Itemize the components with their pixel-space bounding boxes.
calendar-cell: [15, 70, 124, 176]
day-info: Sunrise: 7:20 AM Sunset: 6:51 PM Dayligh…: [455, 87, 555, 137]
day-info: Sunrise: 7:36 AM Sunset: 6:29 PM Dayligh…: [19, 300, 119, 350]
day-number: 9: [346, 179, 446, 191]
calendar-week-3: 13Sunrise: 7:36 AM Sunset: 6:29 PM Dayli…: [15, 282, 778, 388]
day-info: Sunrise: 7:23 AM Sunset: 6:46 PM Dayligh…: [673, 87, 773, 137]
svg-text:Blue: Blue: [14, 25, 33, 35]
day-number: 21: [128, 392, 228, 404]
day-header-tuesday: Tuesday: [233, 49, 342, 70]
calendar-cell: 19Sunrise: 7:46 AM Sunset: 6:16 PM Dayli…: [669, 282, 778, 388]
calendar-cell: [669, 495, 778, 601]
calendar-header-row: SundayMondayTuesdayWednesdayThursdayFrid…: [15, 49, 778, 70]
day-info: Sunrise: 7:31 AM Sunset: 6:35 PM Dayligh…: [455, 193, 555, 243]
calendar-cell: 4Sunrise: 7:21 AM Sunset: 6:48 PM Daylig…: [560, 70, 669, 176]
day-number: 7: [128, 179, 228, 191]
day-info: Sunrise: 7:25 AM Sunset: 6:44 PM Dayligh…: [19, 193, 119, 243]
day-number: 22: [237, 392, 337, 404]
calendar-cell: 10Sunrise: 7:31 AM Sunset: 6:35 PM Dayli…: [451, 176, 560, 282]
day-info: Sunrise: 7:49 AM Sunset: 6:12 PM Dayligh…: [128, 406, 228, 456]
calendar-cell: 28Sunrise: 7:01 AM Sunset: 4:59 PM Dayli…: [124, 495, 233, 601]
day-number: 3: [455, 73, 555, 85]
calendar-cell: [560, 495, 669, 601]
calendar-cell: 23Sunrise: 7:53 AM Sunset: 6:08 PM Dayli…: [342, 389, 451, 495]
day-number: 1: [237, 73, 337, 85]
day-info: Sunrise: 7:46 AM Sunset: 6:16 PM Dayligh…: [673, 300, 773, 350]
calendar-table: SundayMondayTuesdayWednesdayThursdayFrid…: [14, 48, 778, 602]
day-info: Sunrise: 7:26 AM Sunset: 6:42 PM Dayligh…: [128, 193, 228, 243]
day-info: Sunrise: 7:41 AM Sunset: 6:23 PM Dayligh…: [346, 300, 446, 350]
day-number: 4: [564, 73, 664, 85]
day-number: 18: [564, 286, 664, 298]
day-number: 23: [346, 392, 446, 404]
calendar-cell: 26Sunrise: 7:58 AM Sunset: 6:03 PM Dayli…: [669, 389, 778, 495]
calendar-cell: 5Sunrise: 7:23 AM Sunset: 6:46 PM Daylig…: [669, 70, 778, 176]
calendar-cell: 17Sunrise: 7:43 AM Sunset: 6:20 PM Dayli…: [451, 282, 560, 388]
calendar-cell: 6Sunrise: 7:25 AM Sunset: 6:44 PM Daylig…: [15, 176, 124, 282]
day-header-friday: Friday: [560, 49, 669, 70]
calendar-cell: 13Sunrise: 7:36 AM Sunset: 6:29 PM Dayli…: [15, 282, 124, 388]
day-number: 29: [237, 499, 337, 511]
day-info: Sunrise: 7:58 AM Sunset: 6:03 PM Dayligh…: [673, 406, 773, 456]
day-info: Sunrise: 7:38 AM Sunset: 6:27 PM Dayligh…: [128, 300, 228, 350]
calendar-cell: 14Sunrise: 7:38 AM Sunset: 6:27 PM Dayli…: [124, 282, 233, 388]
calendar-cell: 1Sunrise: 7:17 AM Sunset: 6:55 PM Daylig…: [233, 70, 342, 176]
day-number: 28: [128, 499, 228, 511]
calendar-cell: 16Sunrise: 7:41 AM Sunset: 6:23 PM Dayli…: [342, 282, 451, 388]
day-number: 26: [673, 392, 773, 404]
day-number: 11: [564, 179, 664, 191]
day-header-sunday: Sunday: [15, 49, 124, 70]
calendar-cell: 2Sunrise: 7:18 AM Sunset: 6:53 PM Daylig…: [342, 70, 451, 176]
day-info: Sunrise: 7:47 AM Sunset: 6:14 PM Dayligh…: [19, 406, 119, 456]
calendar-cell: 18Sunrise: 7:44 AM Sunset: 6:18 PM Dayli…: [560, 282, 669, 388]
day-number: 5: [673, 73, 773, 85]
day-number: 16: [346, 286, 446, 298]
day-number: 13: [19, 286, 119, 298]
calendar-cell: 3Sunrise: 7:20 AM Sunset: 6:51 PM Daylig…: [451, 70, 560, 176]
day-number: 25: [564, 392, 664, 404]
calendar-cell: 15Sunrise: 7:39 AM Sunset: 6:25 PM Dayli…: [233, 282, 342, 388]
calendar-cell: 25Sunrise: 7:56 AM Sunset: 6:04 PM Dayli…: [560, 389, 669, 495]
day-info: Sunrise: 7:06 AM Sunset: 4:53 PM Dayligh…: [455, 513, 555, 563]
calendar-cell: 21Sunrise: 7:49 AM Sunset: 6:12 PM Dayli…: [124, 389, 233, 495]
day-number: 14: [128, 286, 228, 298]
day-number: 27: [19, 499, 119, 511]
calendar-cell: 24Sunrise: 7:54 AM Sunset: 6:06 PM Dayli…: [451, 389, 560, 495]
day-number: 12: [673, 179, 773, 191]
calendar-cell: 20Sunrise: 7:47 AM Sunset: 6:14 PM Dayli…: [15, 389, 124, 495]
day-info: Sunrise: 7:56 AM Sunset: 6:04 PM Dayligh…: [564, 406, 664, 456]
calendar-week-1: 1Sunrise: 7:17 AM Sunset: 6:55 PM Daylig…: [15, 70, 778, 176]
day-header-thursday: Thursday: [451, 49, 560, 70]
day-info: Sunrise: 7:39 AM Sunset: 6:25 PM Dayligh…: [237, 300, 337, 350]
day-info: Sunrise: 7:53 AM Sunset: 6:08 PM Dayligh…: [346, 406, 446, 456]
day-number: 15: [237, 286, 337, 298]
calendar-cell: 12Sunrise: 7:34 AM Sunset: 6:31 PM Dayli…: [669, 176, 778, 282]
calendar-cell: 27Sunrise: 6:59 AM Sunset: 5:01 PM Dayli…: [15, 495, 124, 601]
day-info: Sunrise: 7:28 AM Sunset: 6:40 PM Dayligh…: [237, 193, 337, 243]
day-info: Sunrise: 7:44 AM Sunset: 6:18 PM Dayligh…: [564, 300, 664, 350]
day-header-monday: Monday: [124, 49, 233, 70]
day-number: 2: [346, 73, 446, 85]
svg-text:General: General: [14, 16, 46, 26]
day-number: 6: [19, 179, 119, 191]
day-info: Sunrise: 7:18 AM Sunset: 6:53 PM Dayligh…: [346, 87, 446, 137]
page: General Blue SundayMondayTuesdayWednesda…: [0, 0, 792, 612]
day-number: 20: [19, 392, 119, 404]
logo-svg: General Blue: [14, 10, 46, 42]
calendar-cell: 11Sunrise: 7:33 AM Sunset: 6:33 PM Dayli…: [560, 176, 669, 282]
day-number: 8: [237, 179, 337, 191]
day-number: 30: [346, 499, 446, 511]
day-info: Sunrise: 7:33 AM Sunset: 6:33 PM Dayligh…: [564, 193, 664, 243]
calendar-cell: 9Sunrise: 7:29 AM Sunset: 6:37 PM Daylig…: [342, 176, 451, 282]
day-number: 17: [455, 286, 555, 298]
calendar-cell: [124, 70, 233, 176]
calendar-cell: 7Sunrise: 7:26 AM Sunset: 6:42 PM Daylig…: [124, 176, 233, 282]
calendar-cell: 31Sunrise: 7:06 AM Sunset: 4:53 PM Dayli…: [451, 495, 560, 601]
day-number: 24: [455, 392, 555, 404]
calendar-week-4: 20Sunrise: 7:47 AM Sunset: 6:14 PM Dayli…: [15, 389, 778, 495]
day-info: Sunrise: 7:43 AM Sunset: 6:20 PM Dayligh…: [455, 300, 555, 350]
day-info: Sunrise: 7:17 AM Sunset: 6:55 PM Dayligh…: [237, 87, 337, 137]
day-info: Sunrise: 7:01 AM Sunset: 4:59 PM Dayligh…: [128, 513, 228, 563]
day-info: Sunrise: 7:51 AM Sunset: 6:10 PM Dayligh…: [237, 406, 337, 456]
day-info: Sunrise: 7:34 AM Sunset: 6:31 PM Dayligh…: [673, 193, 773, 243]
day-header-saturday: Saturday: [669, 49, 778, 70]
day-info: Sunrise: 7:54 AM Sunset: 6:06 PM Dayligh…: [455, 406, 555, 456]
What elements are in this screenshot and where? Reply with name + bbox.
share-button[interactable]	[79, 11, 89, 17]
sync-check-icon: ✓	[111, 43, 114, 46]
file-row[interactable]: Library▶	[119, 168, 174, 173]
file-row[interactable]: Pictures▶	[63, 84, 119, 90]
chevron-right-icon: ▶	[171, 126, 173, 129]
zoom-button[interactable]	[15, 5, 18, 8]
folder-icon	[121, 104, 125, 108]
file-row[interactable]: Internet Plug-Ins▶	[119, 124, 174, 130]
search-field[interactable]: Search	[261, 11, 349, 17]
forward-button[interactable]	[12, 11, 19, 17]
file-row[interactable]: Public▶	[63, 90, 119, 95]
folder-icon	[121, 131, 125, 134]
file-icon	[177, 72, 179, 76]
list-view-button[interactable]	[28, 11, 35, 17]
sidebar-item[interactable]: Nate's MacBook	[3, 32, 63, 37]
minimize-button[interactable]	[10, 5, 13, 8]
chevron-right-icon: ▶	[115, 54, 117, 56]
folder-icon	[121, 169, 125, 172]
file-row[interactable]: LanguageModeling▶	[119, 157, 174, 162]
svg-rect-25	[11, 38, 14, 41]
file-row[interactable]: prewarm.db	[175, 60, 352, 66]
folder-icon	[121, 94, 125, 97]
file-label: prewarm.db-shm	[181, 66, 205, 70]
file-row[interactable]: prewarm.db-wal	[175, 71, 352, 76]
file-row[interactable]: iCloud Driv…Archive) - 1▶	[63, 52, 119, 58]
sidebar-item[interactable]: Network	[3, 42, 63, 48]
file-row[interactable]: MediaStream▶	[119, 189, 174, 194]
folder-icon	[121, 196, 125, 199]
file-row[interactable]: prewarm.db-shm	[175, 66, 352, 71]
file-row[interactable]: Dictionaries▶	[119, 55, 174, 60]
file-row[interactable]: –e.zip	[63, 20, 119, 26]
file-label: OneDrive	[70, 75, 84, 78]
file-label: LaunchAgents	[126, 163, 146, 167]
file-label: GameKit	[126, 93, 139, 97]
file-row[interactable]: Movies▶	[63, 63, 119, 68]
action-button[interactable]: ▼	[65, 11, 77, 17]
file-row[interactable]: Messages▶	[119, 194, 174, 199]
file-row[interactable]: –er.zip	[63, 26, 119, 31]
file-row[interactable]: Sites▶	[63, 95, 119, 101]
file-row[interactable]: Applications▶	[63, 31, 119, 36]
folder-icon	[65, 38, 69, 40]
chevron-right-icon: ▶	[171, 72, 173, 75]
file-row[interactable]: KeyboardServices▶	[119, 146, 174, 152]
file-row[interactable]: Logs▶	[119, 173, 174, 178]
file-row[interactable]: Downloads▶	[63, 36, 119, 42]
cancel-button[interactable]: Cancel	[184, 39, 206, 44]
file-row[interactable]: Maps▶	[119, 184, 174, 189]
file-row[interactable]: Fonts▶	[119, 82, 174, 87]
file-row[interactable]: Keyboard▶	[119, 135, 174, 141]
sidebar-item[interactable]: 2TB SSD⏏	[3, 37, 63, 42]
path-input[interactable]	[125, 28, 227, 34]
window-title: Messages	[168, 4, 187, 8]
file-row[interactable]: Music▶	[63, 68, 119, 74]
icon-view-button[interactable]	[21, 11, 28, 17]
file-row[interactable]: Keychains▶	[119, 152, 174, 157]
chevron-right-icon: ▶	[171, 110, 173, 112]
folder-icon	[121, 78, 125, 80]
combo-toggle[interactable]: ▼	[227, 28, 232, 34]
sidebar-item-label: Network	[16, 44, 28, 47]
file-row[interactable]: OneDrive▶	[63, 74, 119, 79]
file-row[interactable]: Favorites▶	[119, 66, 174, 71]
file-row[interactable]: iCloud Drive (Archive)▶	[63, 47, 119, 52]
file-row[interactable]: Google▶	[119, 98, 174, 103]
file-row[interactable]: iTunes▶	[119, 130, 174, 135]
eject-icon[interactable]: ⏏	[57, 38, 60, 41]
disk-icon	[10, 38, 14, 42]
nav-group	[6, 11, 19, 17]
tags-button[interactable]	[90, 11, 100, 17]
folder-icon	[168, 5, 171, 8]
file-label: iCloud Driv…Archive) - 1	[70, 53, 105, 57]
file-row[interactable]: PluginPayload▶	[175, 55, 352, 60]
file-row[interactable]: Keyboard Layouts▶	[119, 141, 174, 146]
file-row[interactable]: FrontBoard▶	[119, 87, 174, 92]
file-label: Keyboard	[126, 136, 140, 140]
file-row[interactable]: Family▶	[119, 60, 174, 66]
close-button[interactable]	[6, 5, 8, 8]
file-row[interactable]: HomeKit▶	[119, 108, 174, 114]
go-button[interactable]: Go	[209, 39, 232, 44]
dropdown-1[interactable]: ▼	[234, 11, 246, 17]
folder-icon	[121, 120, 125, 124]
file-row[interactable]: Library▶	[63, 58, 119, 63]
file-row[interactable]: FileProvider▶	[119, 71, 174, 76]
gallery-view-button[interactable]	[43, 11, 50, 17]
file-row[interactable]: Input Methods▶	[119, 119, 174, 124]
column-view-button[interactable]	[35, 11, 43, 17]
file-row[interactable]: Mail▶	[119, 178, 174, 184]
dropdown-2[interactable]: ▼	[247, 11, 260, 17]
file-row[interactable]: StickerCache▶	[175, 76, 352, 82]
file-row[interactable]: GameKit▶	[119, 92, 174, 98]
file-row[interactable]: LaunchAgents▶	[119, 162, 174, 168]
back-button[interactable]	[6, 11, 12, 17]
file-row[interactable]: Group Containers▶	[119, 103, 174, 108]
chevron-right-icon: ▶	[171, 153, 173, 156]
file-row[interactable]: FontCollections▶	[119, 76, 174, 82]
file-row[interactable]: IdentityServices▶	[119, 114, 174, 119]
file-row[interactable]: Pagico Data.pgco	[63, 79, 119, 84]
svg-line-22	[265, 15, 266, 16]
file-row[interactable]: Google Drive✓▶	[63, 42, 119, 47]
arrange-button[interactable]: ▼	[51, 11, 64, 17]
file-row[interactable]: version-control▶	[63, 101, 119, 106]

What is being asked
Once you have checked every line of the material above, return the ones that hold the string "folder".

The answer
folder-icon	[121, 104, 125, 108]
folder-icon	[121, 131, 125, 134]
folder-icon	[121, 169, 125, 172]
folder-icon	[121, 94, 125, 97]
folder-icon	[121, 196, 125, 199]
folder-icon	[65, 38, 69, 40]
folder-icon	[121, 78, 125, 80]
folder-icon	[168, 5, 171, 8]
folder-icon	[121, 120, 125, 124]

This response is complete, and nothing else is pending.